RECORDS SHOWN below:
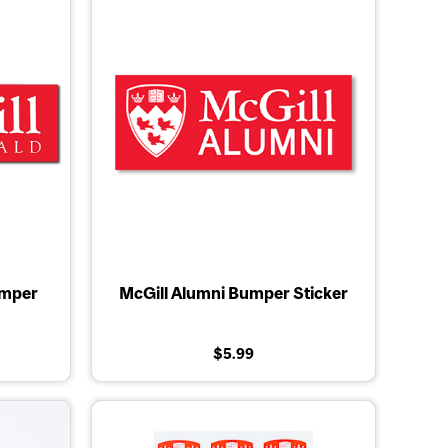
mper
McGill Alumni Bumper Sticker
$5.99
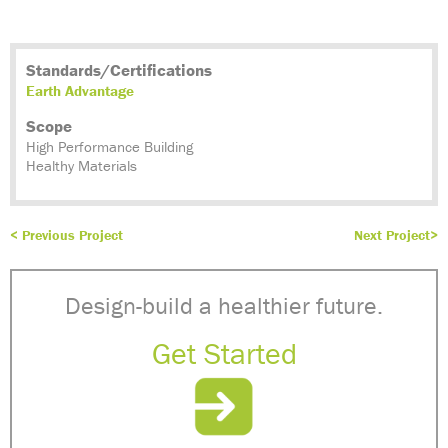
Standards/Certifications
Earth Advantage
Scope
High Performance Building
Healthy Materials
< Previous Project
Next Project>
Design-build a healthier future.
Get Started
End of RECORDS SHOWN.
* [WHAT YOU SHOULD DO]: Answer with the exact lines running from the one that contains "Healthy Materials" through the last line of the data. Include no other line.

* [RESPONSE FOR THIS EXERCISE]:
Healthy Materials
< Previous Project
Next Project>
Design-build a healthier future.
Get Started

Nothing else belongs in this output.